When I go on vacation on cruise ships I never pay for internet and my phone is only used for tracking time and photos. Why be on vacation just to doom scroll?
They're not the only ones in the AI sphere to wind back, but they're the weirdest case in my eyes. Microsoft invests in having engineers building open models and they don't use a single one. I really don't get it.
But what really surprised me most about Copilot is that it would bill you per question, nothing about tokens. So if I managed to produce a prompt that gave me back an insane amount of tokens for something, which using any Claude model would easily accomplish, you were giving me my money's worth, at your own expense. The math is not gonna math out forever.
Funny when you consider the world owes a lot of AI advancements to both Meta and Google, their open releases really did shift things, feel free to correct me if I'm wrong, especially for China, which as far as I know were not releasing as much in AI as they have been beforehand. I remember when Meta released Llama originally people were speculating about it, but it wound up producing a lot of projects that used it, I'm sure some in China. I know that Perplexity has its own custom model on top of Llama that they use for their default model, and its pretty darn good.
If I'm remembering right, it was weirder than that, as Llama's originally release strategy was sort of bizarre.
You did have to apply for access, but if you met their criteria (basically if you were the right profile of researcher or in government), you got direct access to the model weights, not just an API for a hosted model. So access was restricted, but the full weights were shared.
I believe that the model was leaked by multiple people, some of which didn't work at Meta but had been granted access to the weights.
Not sure, but open weights have had their effects.
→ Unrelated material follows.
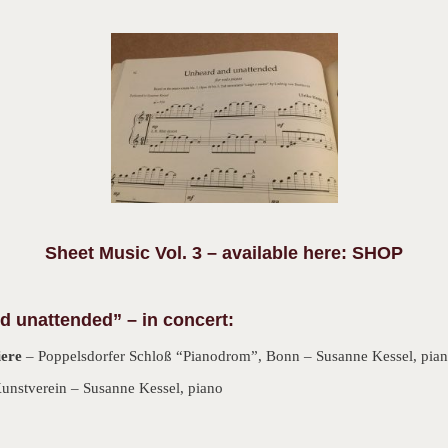
Sheet Music Vol. 3 – available here: SHOP
d unattended” – in concert:
ere
– Poppelsdorfer Schloß “Pianodrom”, Bonn – Susanne Kessel, pia
nstverein – Susanne Kessel, piano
For example, look at Wan 2.2 the last open weights Wan release, still the most powerful Video inference out there, to the level of quality it provides, unfortunately, it went closed source, but before they did, the community had built all sorts of tooling and LoRas on top of it. Nothing comes close for video a year later. Back to llama though, look at all the open models people run offline through their Macs. It definitely had a net positive.
> Extrapolating that trend, we would be at about 87 GB worth of data today.
Throw in YouTube Shorts / TikTok etc and it makes me wonder if that estimate is drastically too low. We went from the information age, to the brainrot overload age, to let's both have brainrot and let computers think for us.
If that trend really wants to measure the quality of video etc. as well, it would definitely be way more. But that assumption seems very flawed to me, e.g. watching a full 4K movie would amount to way more data than scrolling through memes, even though the latter is way more of an attention-stealing activity.
I'm not a subject matter expert, but I'm wondering if all the context switching of short form video counts as way more drain on the brain, would be an interesting study. I have to think the brain eventually gets tired of all the short dopamine hits.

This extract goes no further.